# Problem
From the first line to the last, restate every record word for word, leaving out the pictures.
☆ ☆ ☆ ☆
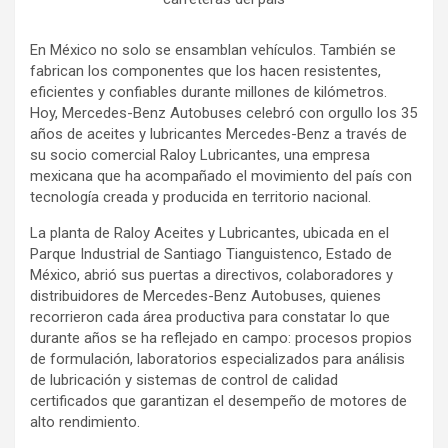
En México no solo se ensamblan vehículos. También se
fabrican los componentes que los hacen resistentes,
eficientes y confiables durante millones de kilómetros.
Hoy, Mercedes-Benz Autobuses celebró con orgullo los 35
años de aceites y lubricantes Mercedes-Benz a través de
su socio comercial Raloy Lubricantes, una empresa
mexicana que ha acompañado el movimiento del país con
tecnología creada y producida en territorio nacional.
La planta de Raloy Aceites y Lubricantes, ubicada en el
Parque Industrial de Santiago Tianguistenco, Estado de
México, abrió sus puertas a directivos, colaboradores y
distribuidores de Mercedes-Benz Autobuses, quienes
recorrieron cada área productiva para constatar lo que
durante años se ha reflejado en campo: procesos propios
de formulación, laboratorios especializados para análisis
de lubricación y sistemas de control de calidad
certificados que garantizan el desempeño de motores de
alto rendimiento.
☆ ☆ ☆ ☆
# Reply
En México no solo se ensamblan vehículos. También se
fabrican los componentes que los hacen resistentes,
eficientes y confiables durante millones de kilómetros.
Hoy, Mercedes-Benz Autobuses celebró con orgullo los 35
años de aceites y lubricantes Mercedes-Benz a través de
su socio comercial Raloy Lubricantes, una empresa
mexicana que ha acompañado el movimiento del país con
tecnología creada y producida en territorio nacional.
La planta de Raloy Aceites y Lubricantes, ubicada en el
Parque Industrial de Santiago Tianguistenco, Estado de
México, abrió sus puertas a directivos, colaboradores y
distribuidores de Mercedes-Benz Autobuses, quienes
recorrieron cada área productiva para constatar lo que
durante años se ha reflejado en campo: procesos propios
de formulación, laboratorios especializados para análisis
de lubricación y sistemas de control de calidad
certificados que garantizan el desempeño de motores de
alto rendimiento.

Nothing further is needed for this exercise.